Comblement de sinus (sinus lift) : indications

Comblement de sinus (sinus lift) : indications, technique latérale ou crestale, piézochirurgie, suites et contre-indications expliquées.

✓ Rédigé et vérifié par le Dr Fatima Azelmat. Mis à jour le 30 mai 2026.

Radiographie dentaire consultée avant chirurgie pré-implantaire.

Le comblement de sinus, ou sinus lift, est une augmentation osseuse réalisée sous le sinus maxillaire lorsque la hauteur d'os disponible dans le secteur postérieur du maxillaire est insuffisante pour poser un implant. Concrètement, il s'agit de soulever délicatement la membrane qui tapisse le bas du sinus, puis de combler l'espace ainsi créé avec un matériau de greffe, afin de reconstituer une épaisseur d'os suffisante. La Foundation for Oral Rehabilitation situe le seuil habituel d'indication en dessous de 4 à 6 mm de hauteur d'os résiduel. C'est une intervention dont les résultats implantaires rapportés sont élevés, mais qui comporte une complication propre, la perforation de la membrane, et des contre-indications à respecter.

En tant que chirurgienne-dentiste à Kénitra, je reçois souvent des personnes qui ont perdu une ou plusieurs molaires du haut depuis longtemps et à qui l'on a dit que « le sinus est trop bas » pour un implant. Cet article explique pourquoi cette situation se produit, comment on la corrige, quelles techniques existent, et surtout dans quels cas l'intervention n'est pas indiquée. L'objectif est de donner des repères clairs, sans rien promettre qui ne soit pas étayé.

Pourquoi manque-t-il d'os dans le secteur postérieur du maxillaire ?

Le maxillaire postérieur, celui qui porte les prémolaires et les molaires du haut, est une zone particulière. Au-dessus des racines se trouve le sinus maxillaire, une cavité aérienne tapissée d'une fine muqueuse appelée membrane de Schneider.

Deux phénomènes se combinent après la perte d'une dent dans ce secteur :

  • La résorption de l'os de la crête, qui diminue en hauteur et en épaisseur une fois la dent absente.
  • La pneumatisation du sinus, c'est-à-dire l'expansion progressive de la cavité sinusienne vers le bas, qui réduit encore l'épaisseur d'os séparant la bouche du sinus.

Le résultat est une hauteur d'os résiduel parfois trop faible pour ancrer un implant. Le CHU de Lyon décrit précisément cette situation : quand les molaires maxillaires sont perdues, la hauteur osseuse est parfois insuffisante pour mettre un implant, et la greffe sinusienne consiste alors à soulever la muqueuse du sinus et à combler son bas-fond pour augmenter le volume osseux.

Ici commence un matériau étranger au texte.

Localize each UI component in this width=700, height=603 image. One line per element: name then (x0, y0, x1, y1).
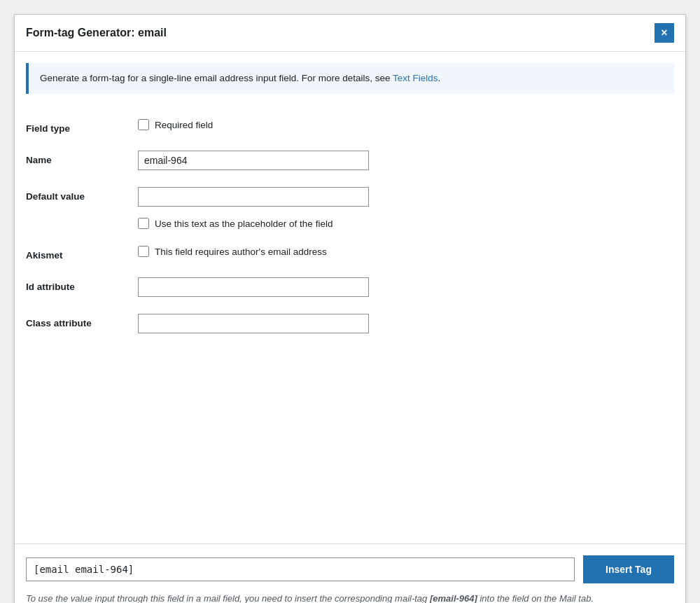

Quand le comblement de sinus est-il indiqué ?

L'indication repose avant tout sur la mesure de la hauteur d'os disponible, évaluée sur une imagerie en trois dimensions. La Foundation for Oral Rehabilitation retient une hauteur d'os résiduel inférieure à 4 à 6 mm comme indication d'augmentation sous-sinusienne. Ce chiffre n'est pas une règle absolue : il s'apprécie avec la qualité de l'os, le nombre de dents à remplacer et le projet prothétique.

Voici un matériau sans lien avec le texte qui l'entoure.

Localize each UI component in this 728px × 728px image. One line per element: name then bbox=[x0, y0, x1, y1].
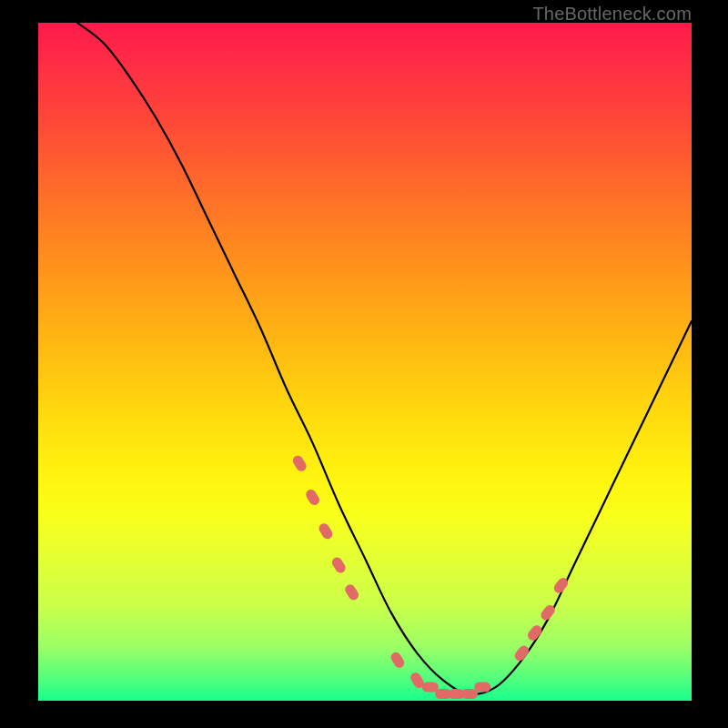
chart-container: TheBottleneck.com bbox=[0, 0, 728, 728]
plot-area bbox=[38, 23, 692, 701]
watermark-label: TheBottleneck.com bbox=[532, 4, 692, 25]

Le comblement de sinus répond donc à un déficit vertical localisé, sous le sinus. Il ne faut pas le confondre avec d'autres situations de manque d'os, qui appellent d'autres solutions. Si le déficit concerne surtout l'épaisseur de la crête, ou d'autres secteurs, l'approche diffère : ces cas sont abordés dans notre article sur l'implant dentaire quand il manque de l'os.

Quelles sont les techniques de comblement de sinus ?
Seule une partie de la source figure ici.